-- What you will do --
Using the records that follow, work out how many lines hold the string "tecidos" and provide that number only.

#### Data to use

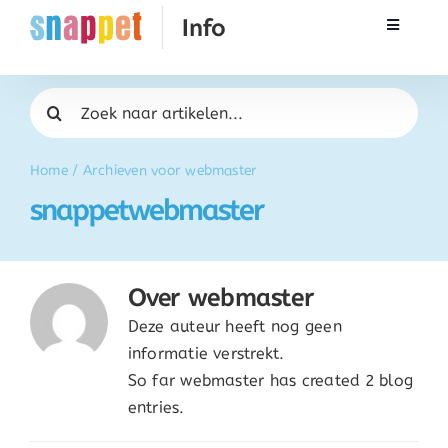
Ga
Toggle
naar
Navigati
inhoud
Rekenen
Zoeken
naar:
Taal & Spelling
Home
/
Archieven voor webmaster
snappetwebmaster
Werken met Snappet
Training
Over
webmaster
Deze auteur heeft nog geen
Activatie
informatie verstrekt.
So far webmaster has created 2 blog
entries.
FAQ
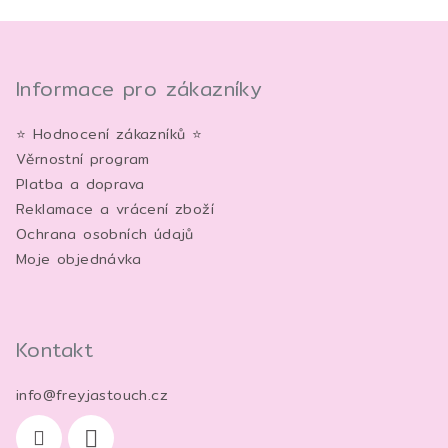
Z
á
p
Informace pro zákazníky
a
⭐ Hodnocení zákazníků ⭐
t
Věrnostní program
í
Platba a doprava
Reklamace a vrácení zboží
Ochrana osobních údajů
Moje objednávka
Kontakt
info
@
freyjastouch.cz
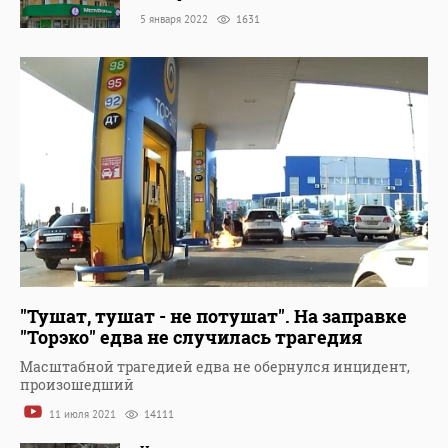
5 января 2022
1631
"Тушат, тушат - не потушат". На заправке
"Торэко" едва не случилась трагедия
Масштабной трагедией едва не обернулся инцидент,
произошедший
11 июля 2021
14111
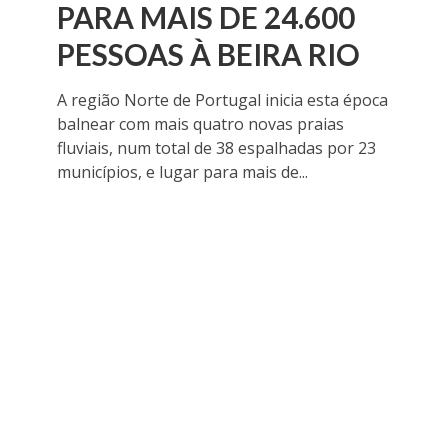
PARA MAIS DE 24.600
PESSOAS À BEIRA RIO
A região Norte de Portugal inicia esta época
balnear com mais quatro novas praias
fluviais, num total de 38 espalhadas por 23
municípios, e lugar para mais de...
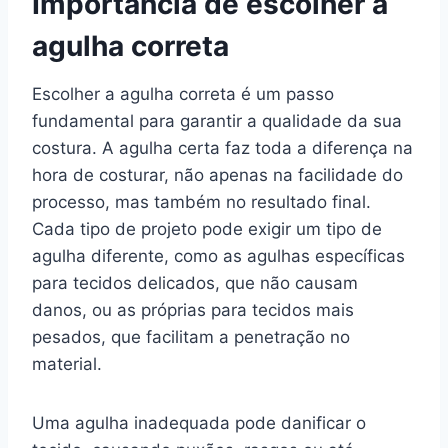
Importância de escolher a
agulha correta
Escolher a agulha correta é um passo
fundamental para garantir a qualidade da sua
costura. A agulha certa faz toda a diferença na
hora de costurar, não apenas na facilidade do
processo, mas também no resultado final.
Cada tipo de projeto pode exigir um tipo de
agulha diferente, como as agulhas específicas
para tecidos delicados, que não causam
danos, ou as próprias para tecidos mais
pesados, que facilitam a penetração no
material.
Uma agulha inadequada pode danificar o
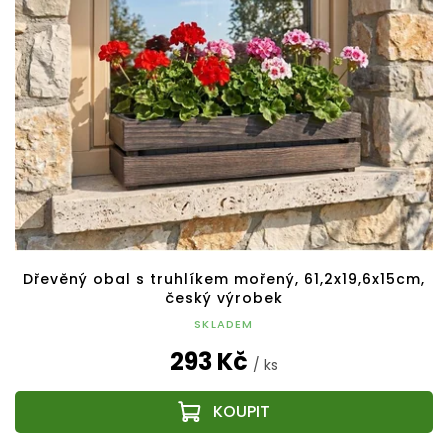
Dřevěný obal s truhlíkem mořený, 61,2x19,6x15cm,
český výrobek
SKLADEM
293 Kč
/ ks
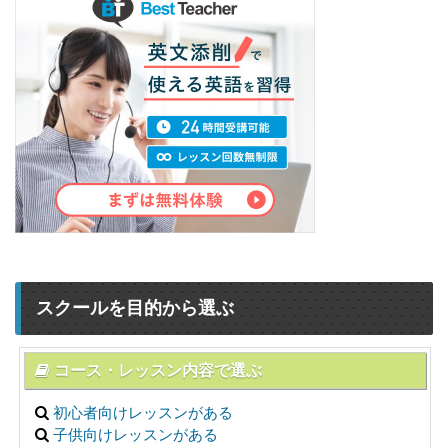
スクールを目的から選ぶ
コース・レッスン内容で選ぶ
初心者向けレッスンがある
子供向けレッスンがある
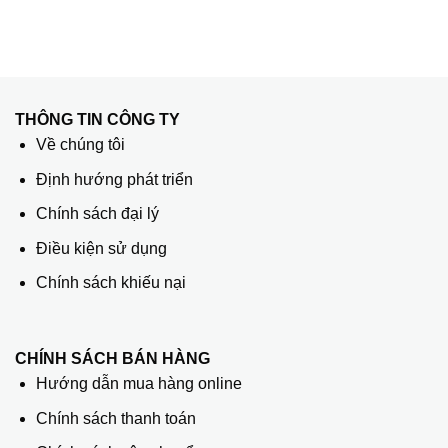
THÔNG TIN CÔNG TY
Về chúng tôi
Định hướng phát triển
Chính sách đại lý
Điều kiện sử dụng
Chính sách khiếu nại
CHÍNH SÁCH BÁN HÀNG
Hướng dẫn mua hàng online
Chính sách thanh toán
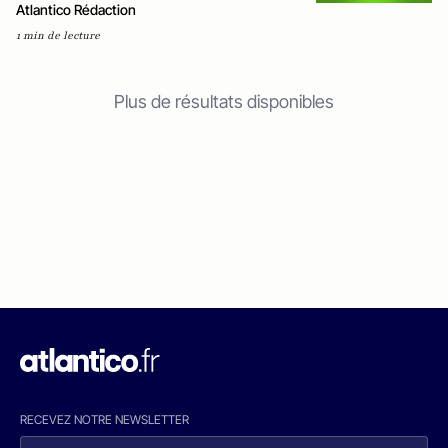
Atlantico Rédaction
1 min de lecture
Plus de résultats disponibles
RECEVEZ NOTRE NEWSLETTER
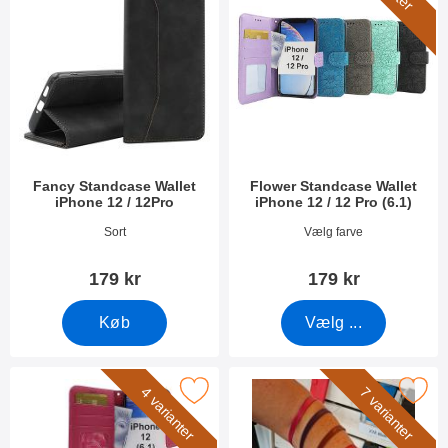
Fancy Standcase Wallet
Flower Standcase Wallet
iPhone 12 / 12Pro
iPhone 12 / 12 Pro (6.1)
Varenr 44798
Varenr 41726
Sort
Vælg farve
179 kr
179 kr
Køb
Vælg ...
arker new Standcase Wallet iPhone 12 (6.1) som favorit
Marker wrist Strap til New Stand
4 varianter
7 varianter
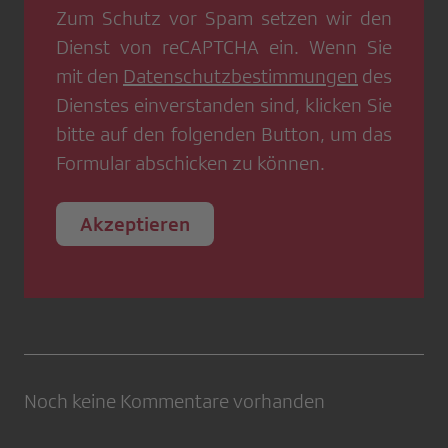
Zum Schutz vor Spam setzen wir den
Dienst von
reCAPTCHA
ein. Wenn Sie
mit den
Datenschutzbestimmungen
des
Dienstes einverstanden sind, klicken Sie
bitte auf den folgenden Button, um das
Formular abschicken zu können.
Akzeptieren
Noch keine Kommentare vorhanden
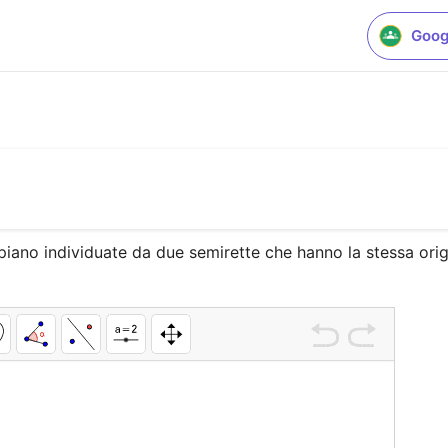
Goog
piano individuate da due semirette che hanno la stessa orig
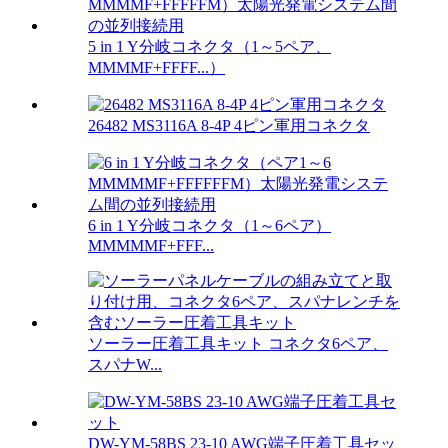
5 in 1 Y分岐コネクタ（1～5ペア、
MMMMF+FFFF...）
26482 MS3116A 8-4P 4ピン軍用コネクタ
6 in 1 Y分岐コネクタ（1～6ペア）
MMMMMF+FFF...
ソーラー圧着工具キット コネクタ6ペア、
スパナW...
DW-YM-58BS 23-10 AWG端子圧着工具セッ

########

-- Output of the task --
2